Il y a également de fortes interrogations sur la qualité des compensations. Comment évalue-t-on l'efficacité des compensations dans le temps ? C'est un élément primordial dans la stratégie pour la biodiversité.
Mme Audrey Bélim. - Les outre-mer abritent une part prépondérante de la biodiversité française et sont finalement les espaces les plus exposés aux risques naturels et au dérèglement climatique. Les prévisions du GIEC relatives aux territoires ultramarins sont alarmantes. Comme les sénateurs concernés l'avaient rappelé durant l'examen de la loi « biodiversité » de 2016, les outre-mer sont singuliers par rapport à l'hexagone, mais chacun a également ses particularités. Fort de ce constat et grâce à une forte mobilisation des élus ultramarins, l'organisation territoriale de l'OFB a conduit à une régionalisation par bassin. Les contributions ultramarines à la Stratégie nationale pour la biodiversité ont permis d'amender la stratégie pour qu'elle reconnaisse la place majeure des outre-mer dans la biodiversité française et qu'elle inclue par ailleurs plusieurs mesures spécifiques prévoyant, nous l'espérons, un rééquilibrage des moyens. En termes de structuration et de montée en puissance sur les missions définies lors des préfigurations, nous devons faire face à plusieurs enjeux : trouver des ressources humaines qualifiées, afin de répondre aux enjeux de nos territoires et bien sûr trouver les ressources financières, pour mener à bien les missions et atteindre les objectifs.
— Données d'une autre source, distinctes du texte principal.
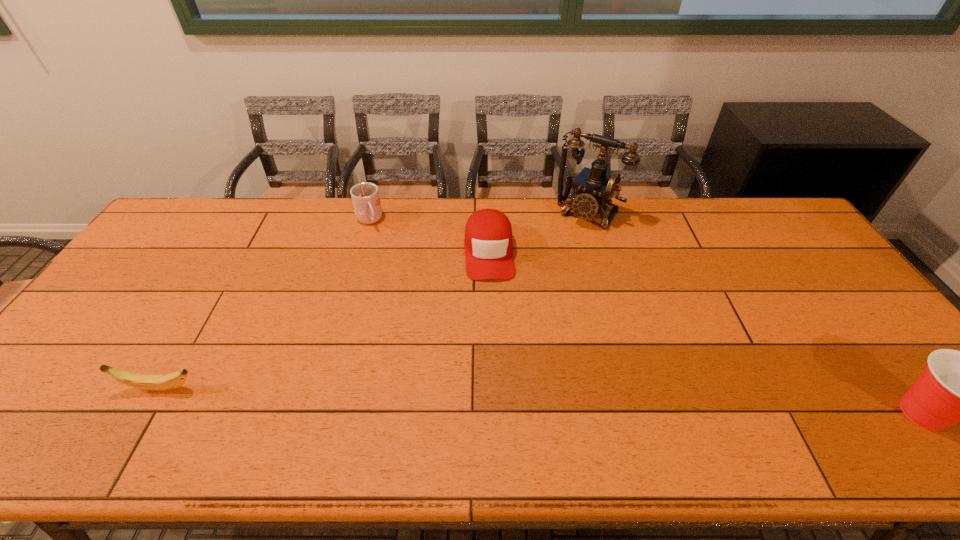 The height and width of the screenshot is (540, 960). What are the coordinates of `baseball cap at the far edge` in the screenshot? It's located at (488, 244).

The height and width of the screenshot is (540, 960). Identify the location of telephone present at the far edge. (594, 187).

This screenshot has width=960, height=540. What are the coordinates of `cup located at the far edge` in the screenshot? It's located at (365, 196).

This screenshot has width=960, height=540. I want to click on object that is at the near edge, so click(x=163, y=382).

Find the location of a particular element. free location at the far edge of the desktop is located at coordinates (227, 208).

Image resolution: width=960 pixels, height=540 pixels. Identify the location of vacant space at the left edge of the desktop. (125, 354).

The image size is (960, 540). Identify the location of blank area at the right edge. (864, 319).

Find the location of `free spot at the far right corner of the desktop`. free spot at the far right corner of the desktop is located at coordinates (748, 214).

You are a GUI agent. You are given a task and a screenshot of the screen. Output one action in this format:
    pyautogui.click(x=<x>, y=<y>)
    Task: Click on the blank region between the third object from left to right and the farther cup
    
    Given the screenshot: What is the action you would take?
    pyautogui.click(x=429, y=236)

At what (x,y) coordinates should I click in order to perform the action: click on empty location between the banana and the baseball cap. Please return your answer as a coordinate pair (x, y). The image size is (960, 540). Looking at the image, I should click on (324, 320). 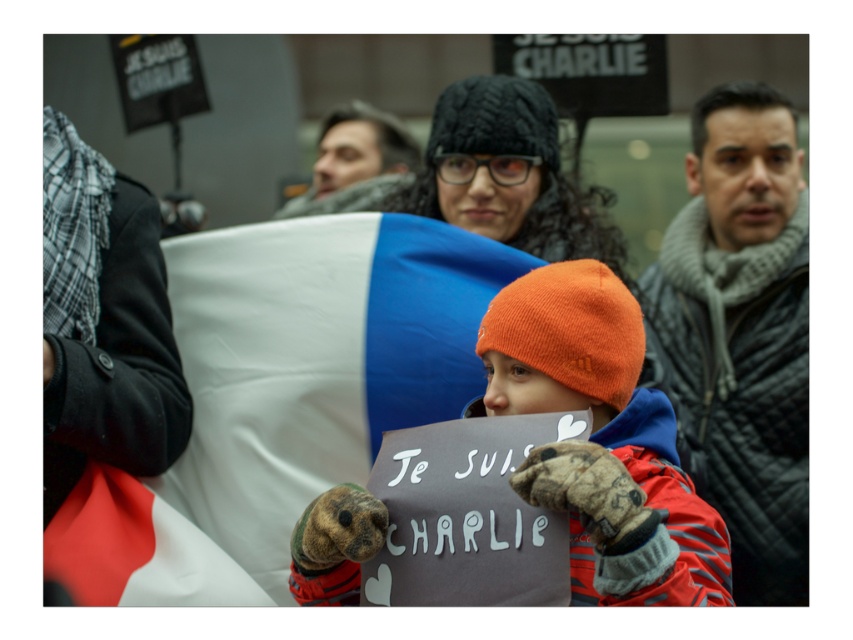 You are a photographer at the demonstration. You want to capture a clear photo of the white fabric flag at center without the gray quilted jacket at right blocking it. Is the flag currently positioned in a way that allows this?

The white fabric flag at center is in front of the gray quilted jacket at right, so yes, the flag is not blocked by the jacket and can be photographed clearly.

You are a photographer at the demonstration. You need to capture a photo that includes both the white fabric flag at center and the gray quilted jacket at right. Based on their positions, will the flag be visible in the photo if you focus on the jacket?

The white fabric flag at center is positioned under the gray quilted jacket at right, so if you focus on the jacket, the flag will still be visible below it in the photo. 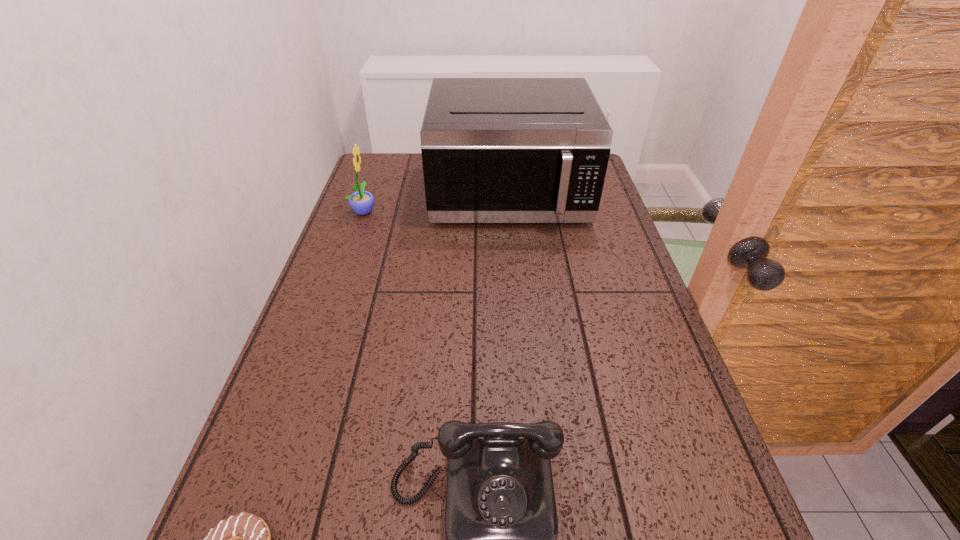 Where is `microwave_oven`? Image resolution: width=960 pixels, height=540 pixels. microwave_oven is located at coordinates (494, 150).

Identify the location of sunflower. (361, 202).

Find the location of a particular element. The width and height of the screenshot is (960, 540). vacant region located on the front-facing side of the tallest object is located at coordinates (520, 325).

Find the location of a particular element. free space located on the front-facing side of the second tallest object is located at coordinates (457, 211).

You are a GUI agent. You are given a task and a screenshot of the screen. Output one action in this format:
    pyautogui.click(x=<x>, y=<y>)
    Task: Click on the object situated at the far edge
    
    Given the screenshot: What is the action you would take?
    pyautogui.click(x=494, y=150)

Image resolution: width=960 pixels, height=540 pixels. In order to click on object that is at the left edge in this screenshot , I will do `click(361, 202)`.

Identify the location of object that is at the right edge. The image size is (960, 540). (494, 150).

Identify the location of object at the far right corner. (494, 150).

Image resolution: width=960 pixels, height=540 pixels. In order to click on free space at the left edge in this screenshot , I will do `click(324, 478)`.

At what (x,y) coordinates should I click in order to perform the action: click on free region at the right edge of the desktop. Please return your answer as a coordinate pair (x, y). The width and height of the screenshot is (960, 540). Looking at the image, I should click on (618, 280). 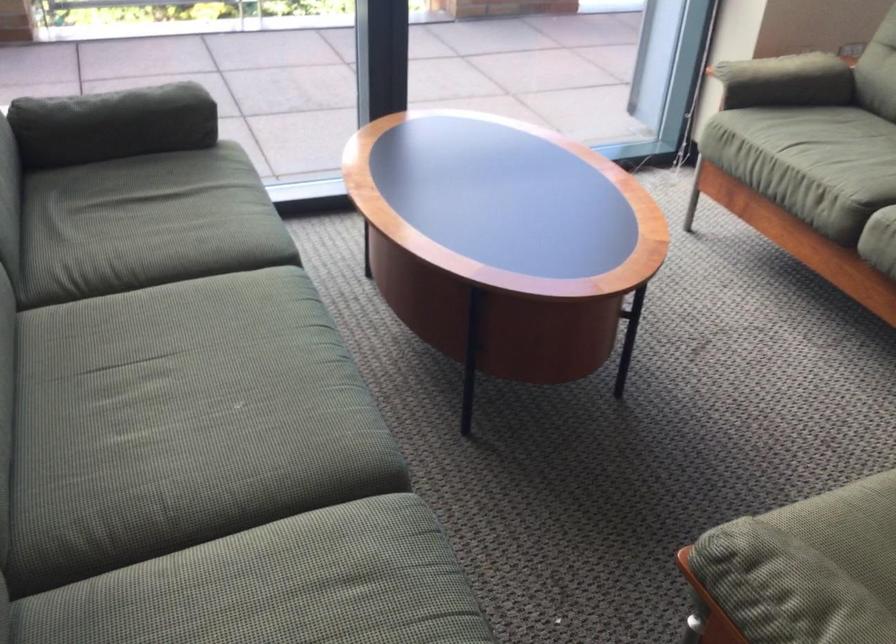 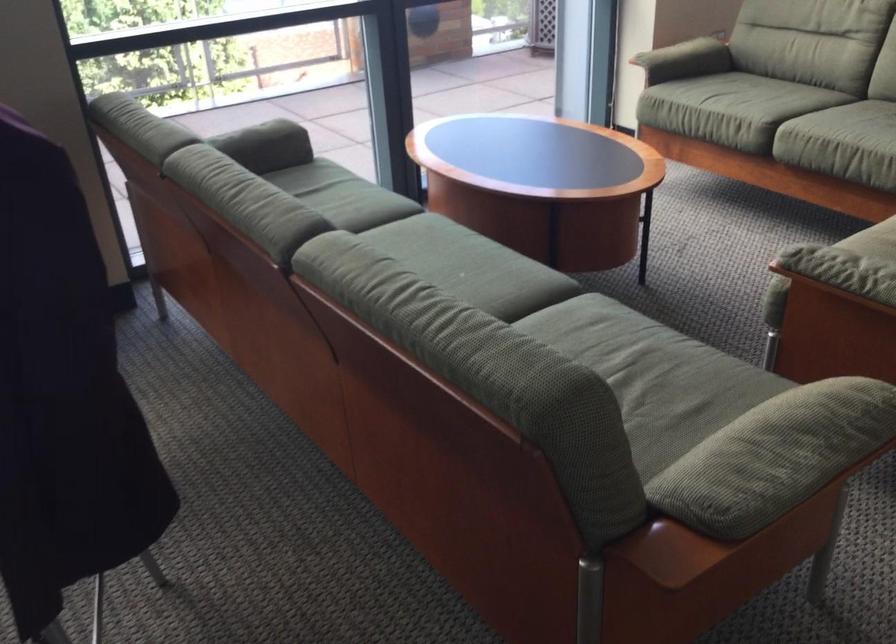 The point at (226, 383) is marked in the first image. Where is the corresponding point in the second image?

(442, 267) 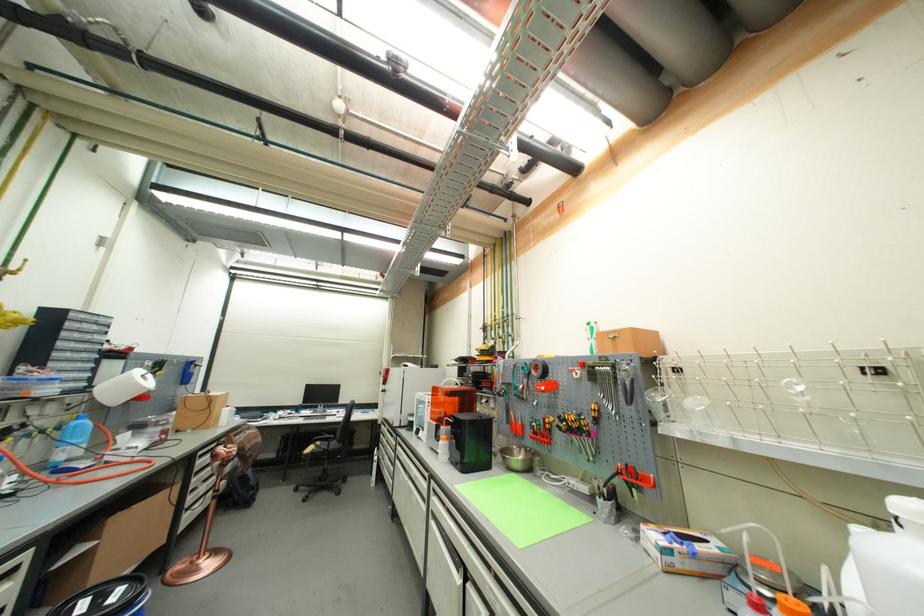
Pour autant, les territoires ultramarins doivent faire face à des ressources financières diminuées par rapport à l'hexagone, au regard de la compensation de la vie chère. En ce qui concerne le « fonds vert », les plantations d'arbres ne sont pas éligibles au taux de subventionnement de 100 % comme peuvent l'être les collectivités hexagonales. Cette question a déjà été soulevée auprès de l'OFB et la direction générale se dit prête à compenser cette prime, si les régions élèvent leur dotation de fonctionnement aussi à la même hauteur. On est là face au risque d'une impasse. Il faut en sortir, nous avons à coeur, nous, à La Réunion, de lancer de façon concertée le chantier de la nouvelle stratégie régionale pour la biodiversité (SRB) en nous appuyant sur l'esprit de la SNB et sur l'Agence régionale de la biodiversité présidée par Ericka Bareigts. Peut-on attendre un financement de nos structures à la hauteur de nos enjeux, de la richesse de la biodiversité et des risques face au changement climatique ? Je pense notamment au « fonds vert », pour lequel je souhaite que le taux de subvention des établissements publics de coopération environnementale (EPCE) puisse passer à 100 %.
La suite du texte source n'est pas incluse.